In colonial South Africa, white, English-speaking people looked to the motherland for hints in matters of taste. People were considered to be failures if they did not follow Victorian ideas of propriety. Among the essential commodities for successful whiteness were Persian carpets.
By the 1960’s, the Persian carpet had become an accepted part of a proper, English-speaking, white middle-class home. However, with the end of apartheid in 1994, wealthy White South Africans were forced to adopt a new standard of taste. The “Persian carpet” had become prohibitively expensive and was seen as an outdated symbol of the old South Africa. Together with tea parties it was consigned to the dustbin of élite whiteness.
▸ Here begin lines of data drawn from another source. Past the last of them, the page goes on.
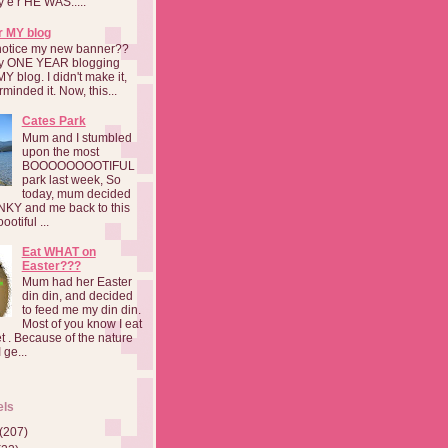
a y e r HE WAS.....
r MY blog
notice my new banner??
 my ONE YEAR blogging
MY blog. I didn't make it,
rminded it. Now, this...
Cates Park
Mum and I stumbled
upon the most
BOOOOOOOOTIFUL
park last week, So
today, mum decided
INKY and me back to this
otiful ...
Eat WHAT on
Easter???
Mum had her Easter
din din, and decided
to feed me my din din.
Most of you know I eat
t . Because of the nature
 ge...
els
(207)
Trying to avert my gaze from the table, chair, and carpet, I found myself looking straight at the window. I could not help but remember the case of Ahmed Timol, a 29-year-old Muslim schoolteacher and political activist. In 1971, just six days after he had been arrested, he jumped out of a window and fell to his death from 10th floor of the offices of the South African Police’s Special Branch. His death was quickly ruled a suicide despite the suspicious circumstances.
A few years ago, long after the fall of apartheid, South Africa’s National Prosecuting Authority agreed to hear new evidence in the case. This reexamination of a political death could set a precedent – seventy-three South Africans were killed in police custody between 1963 and 1990.
I looked up. Not far above my head, the ceiling seemed to be made of glass. I could see through it, but there was no way to get my body through. Many South Africans seem to feel the same way. Under the old Apartheid they weren’t white enough, but in today’s post-Apartheid South Africa, they are not black enough.
I was getting tired of this strange room with its table, chair, carpet, window, and ceiling. I looked for the way out and found two doors, clearly labelled in Afrikaans: Blankes (whites) and Nie-Blankes (non-whites).
I looked at my skin; it certainly wasn’t white; I had spent the summer in the Israeli sunshine. I looked again, perhaps I had missed a third, Don’t Know, door. I was beginning to feel distress brought on by the ‘trauma of freedom, a term first used in a lecture by Achille Mbembe, who showed that someone who has only known a lack of freedom, suffers trauma when first confronted with freedom.
OK, I thought, I’ll go for Blankes and opened the door. Once out of the room, with my distress level dropping rapidly, I could see that both doors led to the same place. It really didn’t matter if you were Blankes or Nie-Blankes.
It reminded me of the song from my youth ……….
Oh, you push the damper in, and you pull the damper out, but the smoke goes up the chimney just the same.